Most of my family lives within an hour of each other in the South of France. The “far” ones are maybe three hours away.
Then there’s me. Continents away.
I left home at 14 for boarding school. University at 17, two hours away. Then Australia, England, Paris... back to the South of France but still three hours from home... and then I properly disappeared. North America. Four years of travel. Now Bangkok. My parents don’t have passports. They don’t fly much. They don’t visit.
I’m always the one missing things. Birthdays, Christmases, Sunday lunches, baby announcements, the random Saturday get-together that nobody planned but everyone showed up for. I don’t just pop by.
I imagine they pictured something different. Me living nearby, married to a French woman - they love Rosie, genuinely, but a French wife would have been more practical, more familiar. Close enough to visit a few times a month, to just show up for dinner without it being an event.
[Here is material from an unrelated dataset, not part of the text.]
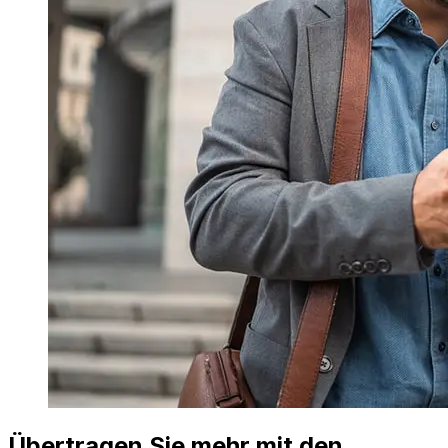
Übertragen Sie mehr mit den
And grandchildren, obviously. Kids they could look after for a weekend while we went away. Kids who’d come over after school, just because.
That’s what I had growing up. Both sets of grandparents nearby, always around. Sunday lunch at my paternal grandparents, every week, for years. It was just normal.
They won’t have that version. Not with me.
Rosie and I tried to have children. It didn’t work out, and that chapter is behind us now. So it’s not just the distance they’re dealing with - it’s a whole picture that won’t come together the way they imagined when they became parents. And beyond that, there’s another chapter ahead none of us have figured out yet. One day they’ll be older and might need me around. I have no intention of moving back to France right now... so that’s something future Jeremie will have to navigate. Another expectation, on both sides, that might not go the way anyone planned.
Rosie’s parents are in a similar spot. Three kids. All three married foreigners. Two living abroad for fifteen years. The one who stayed in England is four hours away. Not exactly the weekly Sunday roast.
And Rosie has her own version of those childhood memories - the family holidays, the birthdays, the time with her grandma. We both grew up surrounded by that. And neither of us is able to give it back to the people who gave it to us.
I wrote about expectations a few months ago in The Expectation Trap. The short version: expectations are a double-edged sword. They help us dream and plan. But when life doesn’t match the picture, the gap becomes the source of all the frustration, the sadness, the quiet disappointment.
My parents couldn’t have predicted, back in the late 80s when they were dreaming about the future, that it would become this easy to live on the other side of the world. The world they imagined for me was the only world they knew. In that world, I would have stayed close.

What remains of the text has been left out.